Yanardağ'ın ifade özgürlüğü kapsamında söylediği sözlerden dolayı tutuklandığını dile getiren Türkiye Gazeteciler Sendikası (TGS) İzmir Şube Başkanı Nil Kahramanoğlu, “Bu hukuksuz tutuklamalara ne yazık ki son örnek olmayacak. Çünkü özellikle basın üzerinde her geçen gün baskı kuran, muhalif gazetecilerin sesinin kısmaya çalışan bir siyasi iktidar var” dedi.

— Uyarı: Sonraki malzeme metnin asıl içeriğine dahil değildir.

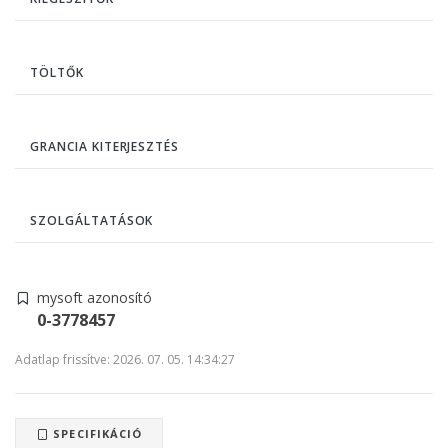
TÖLTŐK
GRANCIA KITERJESZTÉS
SZOLGÁLTATÁSOK
mysoft azonosító
0-3778457
Adatlap frissítve: 2026. 07. 05. 14:34:27
SPECIFIKÁCIÓ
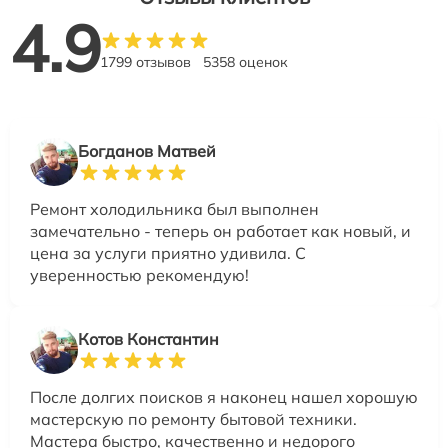
4.9
1799 отзывов
5358 оценок
Богданов Матвей
Ремонт холодильника был выполнен
замечательно - теперь он работает как новый, и
цена за услуги приятно удивила. С
уверенностью рекомендую!
Котов Константин
После долгих поисков я наконец нашел хорошую
мастерскую по ремонту бытовой техники.
Мастера быстро, качественно и недорого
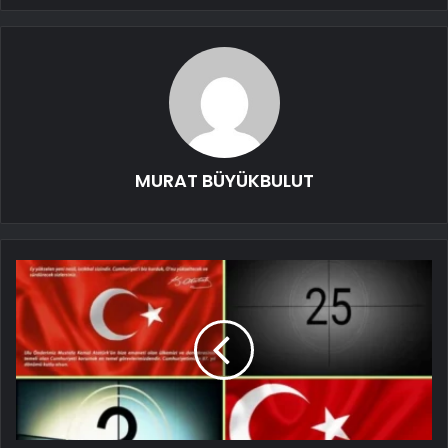
MURAT BÜYÜKBULUT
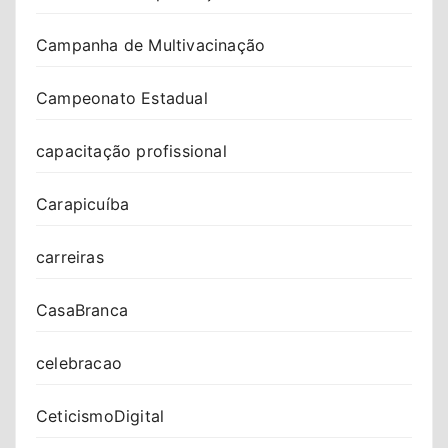
Campanha de Multivacinação
Campeonato Estadual
capacitação profissional
Carapicuíba
carreiras
CasaBranca
celebracao
CeticismoDigital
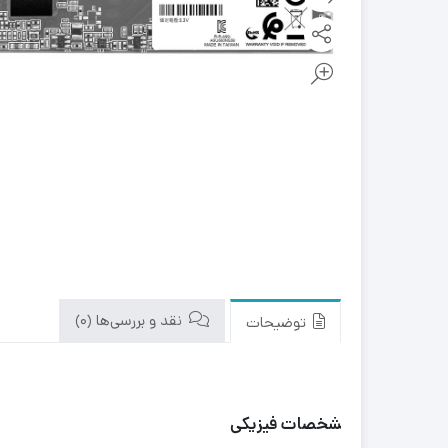
نقد و بررسی‌ها (0)
توضیحات
مشخصات فیزیکی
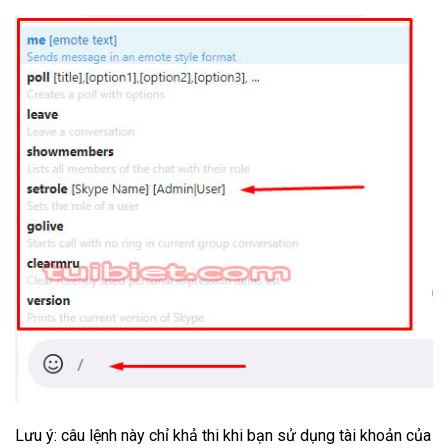
Lưu ý: câu lệnh này chỉ khả thi khi bạn sử dụng tài khoản của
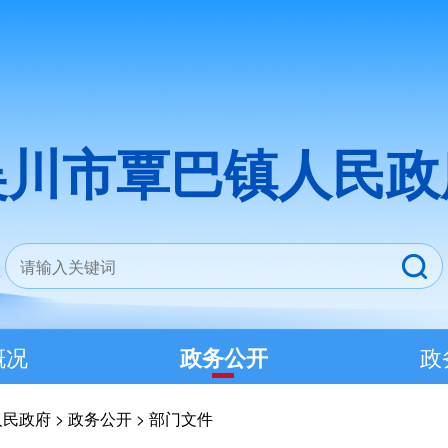
吴川市覃巴镇人民政
概况
政务公开
政
人民政府
>
政务公开
>
部门文件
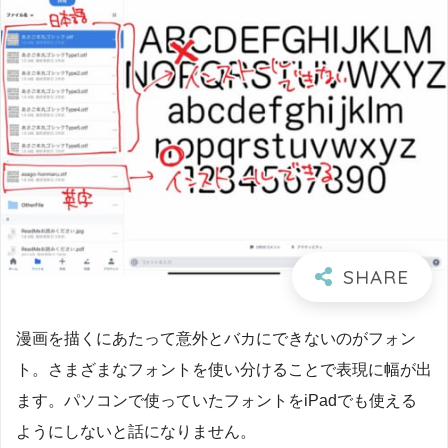
漫画を描くにあたって意外とバカにできないのがフォン
ト。さまざまなフォントを使い分けることで表現に幅が出
ます。パソコンで使っていたフォントをiPadでも使える
ようにしないと話になりません。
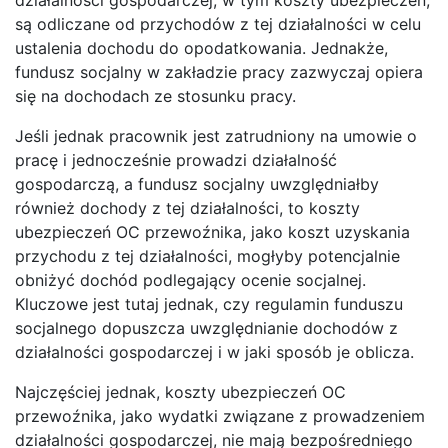
są odliczane od przychodów z tej działalności w celu
ustalenia dochodu do opodatkowania. Jednakże,
fundusz socjalny w zakładzie pracy zazwyczaj opiera
się na dochodach ze stosunku pracy.
Jeśli jednak pracownik jest zatrudniony na umowie o
pracę i jednocześnie prowadzi działalność
gospodarczą, a fundusz socjalny uwzględniałby
również dochody z tej działalności, to koszty
ubezpieczeń OC przewoźnika, jako koszt uzyskania
przychodu z tej działalności, mogłyby potencjalnie
obniżyć dochód podlegający ocenie socjalnej.
Kluczowe jest tutaj jednak, czy regulamin funduszu
socjalnego dopuszcza uwzględnianie dochodów z
działalności gospodarczej i w jaki sposób je oblicza.
Najczęściej jednak, koszty ubezpieczeń OC
przewoźnika, jako wydatki związane z prowadzeniem
działalności gospodarczej, nie mają bezpośredniego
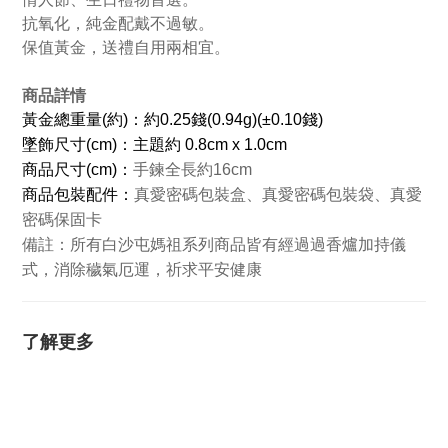
抗氧化，純金配戴不過敏。
保值黃金，送禮自用兩相宜。
商品詳情
黃金總重量(約)：約0.25錢(0.94g)(±0.10錢)
墜飾尺寸(cm)：主題約 0.8cm x 1.0cm
商品
尺寸(cm)：
手鍊全長約16cm
商品包裝配件：
真愛密碼包裝盒、真愛密碼包裝袋、真愛
密碼保固卡
所有白沙屯媽祖系列商品皆有經過過香爐加持儀
備註：
式，消除穢氣厄運，祈求平安健康
了解更多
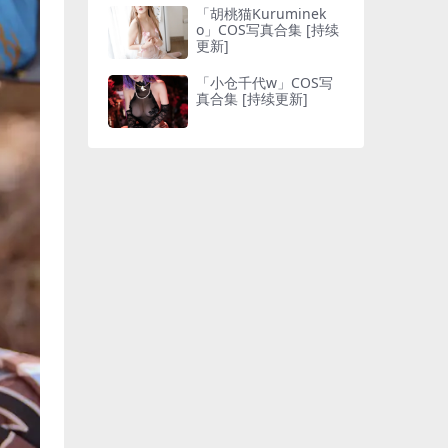
「胡桃猫Kuruminek
o」COS写真合集 [持续
更新]
「小仓千代w」COS写
真合集 [持续更新]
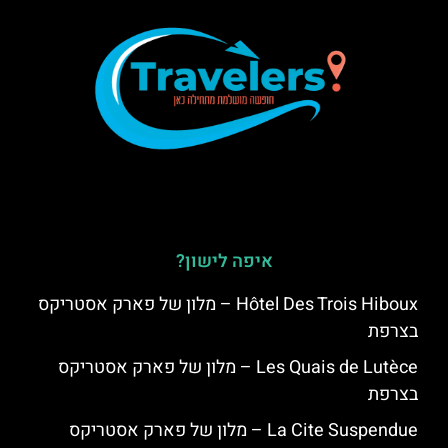
איפה לישון?
Hôtel Des Trois Hiboux – מלון של פארק אסטריקס
בצרפת
Les Quais de Lutèce – מלון של פארק אסטריקס
בצרפת
La Cite Suspendue – מלון של פארק אסטריקס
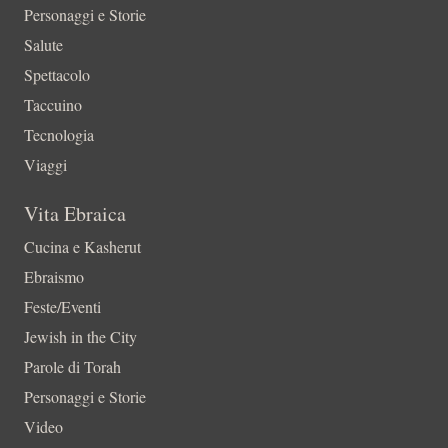
Personaggi e Storie
Salute
Spettacolo
Taccuino
Tecnologia
Viaggi
Vita Ebraica
Cucina e Kasherut
Ebraismo
Feste/Eventi
Jewish in the City
Parole di Torah
Personaggi e Storie
Video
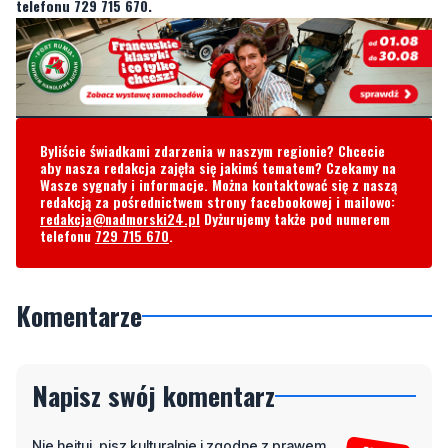
telefonu 729 715 670.
Byliście świadkami zdarzenia w naszym regionie? Chcecie
aby nasza redakcja zajęła się jakimś tematem? Czekamy na
Wasze sygnały i informacje. Można kontaktować się z naszą
redakcją za pośrednictwem strony facebookowej i mailowo:
redakcja@nadmorski24.pl
Dyżurujemy także pod numerem
telefonu
729 715 670
.
Komentarze
Napisz swój komentarz
Nie hejtuj, pisz kulturalnie i zgodne z prawem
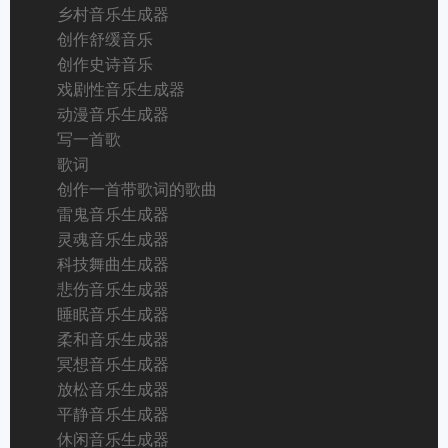
乡村音乐生成器
创作舒缓音乐
创作史诗音乐
戏剧性音乐生成器
动漫音乐生成器
写一首歌
歌词
创作一首带歌词的歌曲
雷鬼音乐生成器
灵魂音乐生成器
科技舞曲生成器
悲伤音乐生成器
睡眠音乐生成器
柔和音乐生成器
冥想音乐生成器
放松音乐生成器
平静音乐生成器
休闲音乐生成器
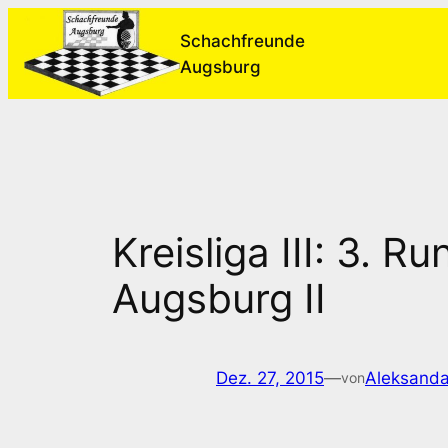
Zum
Schachfreunde
Inhalt
Augsburg
springen
Kreisliga III: 3.
Augsburg II
Dez. 27, 2015
—
Aleksanda
von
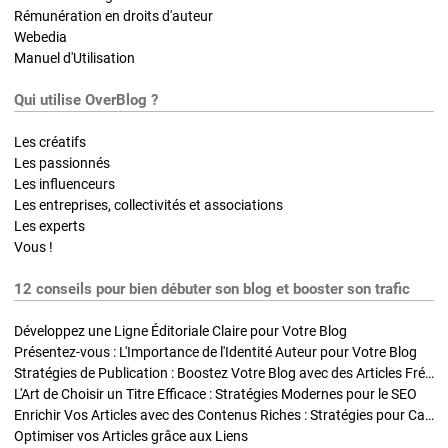
Rémunération en droits d'auteur
Webedia
Manuel d'Utilisation
Qui utilise OverBlog ?
Les créatifs
Les passionnés
Les influenceurs
Les entreprises, collectivités et associations
Les experts
Vous !
12 conseils pour bien débuter son blog et booster son trafic
Développez une Ligne Éditoriale Claire pour Votre Blog
Présentez-vous : L'Importance de l'Identité Auteur pour Votre Blog
Stratégies de Publication : Boostez Votre Blog avec des Articles Fréquents et Exclusifs
L'Art de Choisir un Titre Efficace : Stratégies Modernes pour le SEO
Enrichir Vos Articles avec des Contenus Riches : Stratégies pour Captiver et Optimiser
Optimiser vos Articles grâce aux Liens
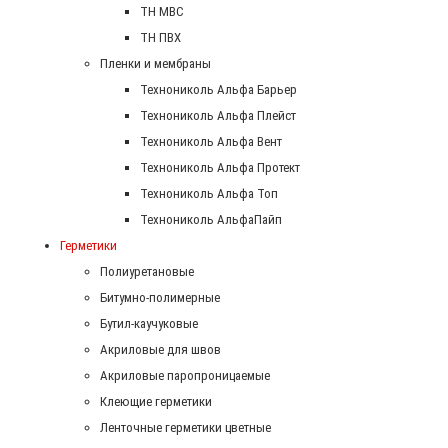
ТН МВС
ТН ПВХ
Пленки и мембраны
Технониколь Альфа Барьер
Технониколь Альфа Плейст
Технониколь Альфа Вент
Технониколь Альфа Протект
Технониколь Альфа Топ
Технониколь АльфаПайп
Герметики
Полиуретановые
Битумно-полимерные
Бутил-каучуковые
Акриловые для швов
Акриловые паропроницаемые
Клеющие герметики
Ленточные герметики цветные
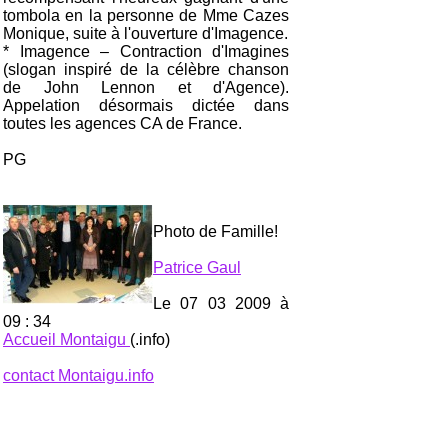
tombola en la personne de Mme Cazes
Monique, suite à l'ouverture d'Imagence.
* Imagence – Contraction d'Imagines
(slogan inspiré de la célèbre chanson
de John Lennon et d'Agence).
Appelation désormais dictée dans
toutes les agences CA de France.
PG
Photo de Famille!
Patrice Gaul
Le 07 03 2009 à
09 : 34
Accueil Montaigu
(.info)
contact Montaigu.info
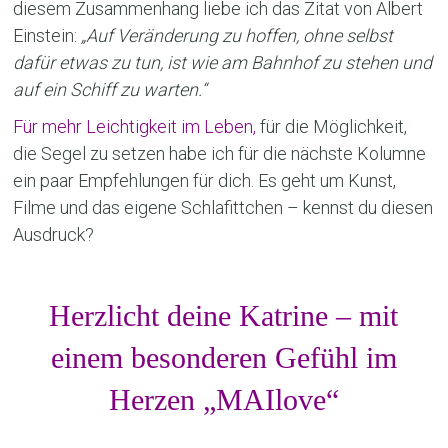
diesem Zusammenhang liebe ich das Zitat von Albert
Einstein:
„Auf Veränderung zu hoffen, ohne selbst
dafür etwas zu tun, ist wie am Bahnhof zu stehen und
auf ein Schiff zu warten.“
Für mehr Leichtigkeit im Leben,
für die Möglichkeit,
die Segel zu setzen habe ich für die nächste Kolumne
ein paar Empfehlungen für dich. Es geht um Kunst,
Filme und das eigene Schlafittchen – kennst du diesen
Ausdruck?
Herzlicht deine Katrine – mit
einem besonderen Gefühl im
Herzen „MAIlove“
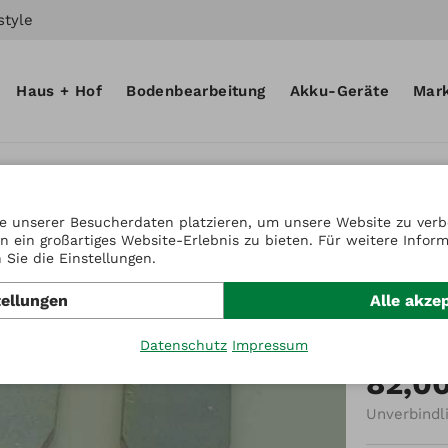
style
Haus + Hof
Bodenbearbeitung
Akku-Geräte
Mar
e unserer Besucherdaten platzieren, um unsere Website zu verbe
n ein großartiges Website-Erlebnis zu bieten. Für weitere Infor
Artikel-Nr.
Sie die Einstellungen.
Kit Er
tellungen
Alle akze
Kabelv
Datenschutz
Impressum
82,0
Unverbindl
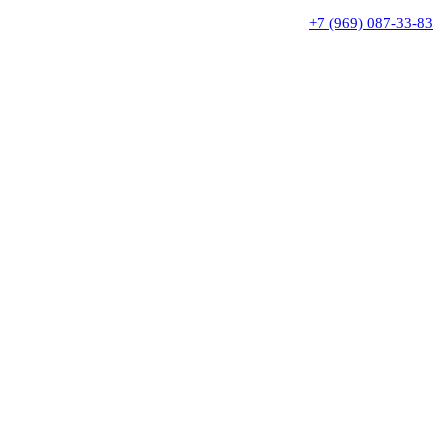
+7 (969) 087-33-83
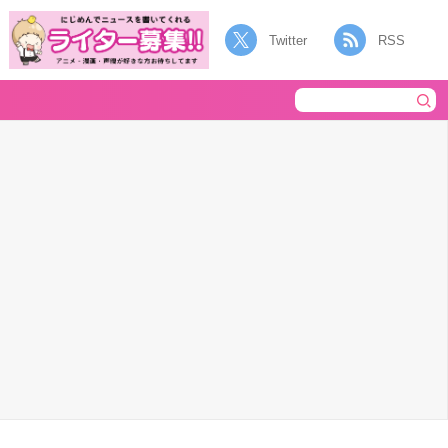
Twitter
RSS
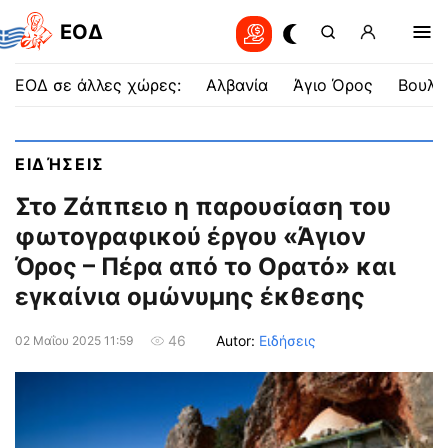
EOΔ
ΕΟΔ σε άλλες χώρες:
Αλβανία
Άγιο Όρος
Βουλγ
ΕΙΔΉΣΕΙΣ
Στο Ζάππειο η παρουσίαση του
φωτογραφικού έργου «Άγιον
Όρος – Πέρα από το Ορατό» και
εγκαίνια ομώνυμης έκθεσης
Autor:
Ειδήσεις
46
02 Μαΐου 2025 11:59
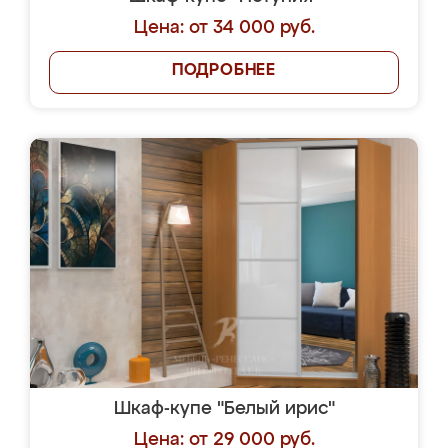
Цена: от 34 000 руб.
ПОДРОБНЕЕ
Шкаф-купе "Белый ирис"
Цена: от 29 000 руб.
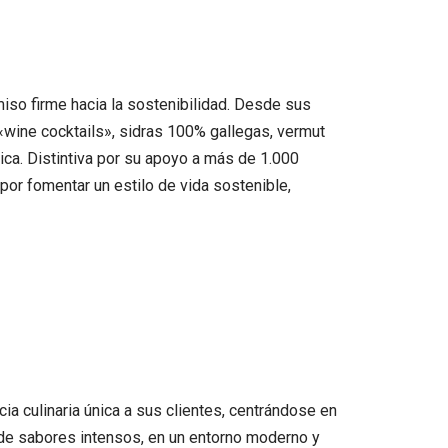
iso firme hacia la sostenibilidad. Desde sus
 «wine cocktails», sidras 100% gallegas, vermut
ica. Distintiva por su apoyo a más de 1.000
 por fomentar un estilo de vida sostenible,
a culinaria única a sus clientes, centrándose en
 de sabores intensos, en un entorno moderno y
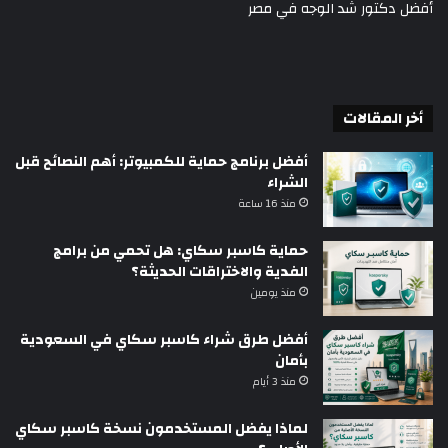
أفضل دكتور شد الوجه في مصر
أخر المقالات
أفضل برنامج حماية للكمبيوتر: أهم النصائح قبل
الشراء
منذ 16 ساعة
حماية كاسبر سكاي: هل تحمي من برامج
الفدية والاختراقات الحديثة؟
منذ يومين
أفضل طرق شراء كاسبر سكاي في السعودية
بأمان
منذ 3 أيام
لماذا يفضل المستخدمون نسخة كاسبر سكاي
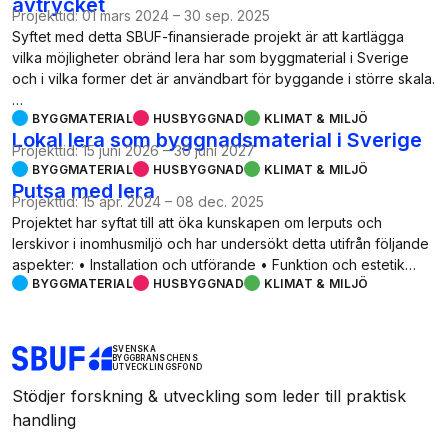
avtrycket
Projekttid:
01 mars 2024
–
30 sep. 2025
Syftet med detta SBUF-finansierade projekt är att kartlägga
vilka möjligheter obränd lera har som byggmaterial i Sverige
och i vilka former det är användbart för byggande i större skala.
…
BYGGMATERIAL
HUSBYGGNAD
KLIMAT & MILJÖ
Lokal lera som byggnadsmaterial i Sverige
Projekttid:
15 juni 2026
–
30 juni 2027
BYGGMATERIAL
HUSBYGGNAD
KLIMAT & MILJÖ
Putsa med lera
Projekttid:
15 apr. 2024
–
08 dec. 2025
Projektet har syftat till att öka kunskapen om lerputs och
lerskivor i inomhusmiljö och har undersökt detta utifrån följande
aspekter: • Installation och utförande • Funktion och estetik…
BYGGMATERIAL
HUSBYGGNAD
KLIMAT & MILJÖ
SVENSKA
BYGGBRANSCHENS
UTVECKLINGSFOND
Stödjer forskning & utveckling som leder till praktisk
handling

Bu tutuklamanın, AKP iktidarının seçimlerin ardından baskıyı daha da artıracağının bir göstergesi olduğunu belirten Kahramanoğlu, “Bugün bu tutuklamaya en güçlü şekilde tepki göstermezsek iktidar, biz gazetecileri sindirmek ve mesleğimizi kriminalize etmek için baskısını daha da artıracaktır. Yanardağ’ın tutuklanması hukuksuzdur ve farklı düşünen, iktidarın yanlışlarını eleştiren gazetecilere verilen bir gözdağıdır” diye konuştu.

"YAN YANA GELMELİYİZ"

“Baskılara karşı çözüm için en başta biz gazeteciler yan yana gelmeliyiz. Örgütsüzlük, basın sektörünün en büyük eksikliklerinden biri. Bunu aşmadığımız, bu eksikliği gidermediğimiz sürece haklarımız konusunda da başımıza gelen hukuksuzlukları gidermek noktasında da eksik kalkarız” diyen Kahramanoğlu, örgütlü mücadelenin önemine vurgu yaptı. Kahramanoğlu son olarak, “TGS İzmir Şubesi olarak bu hukuksuz tutuklamayı da Saray’ın yargı üzerindeki vesayetini de kabul etmiyoruz. Meslektaşımız Merdan Yanardağ’ın ve tutuklu diğer gazetecilerin bir an önce serbest bırakılmasını bekliyoruz” dedi.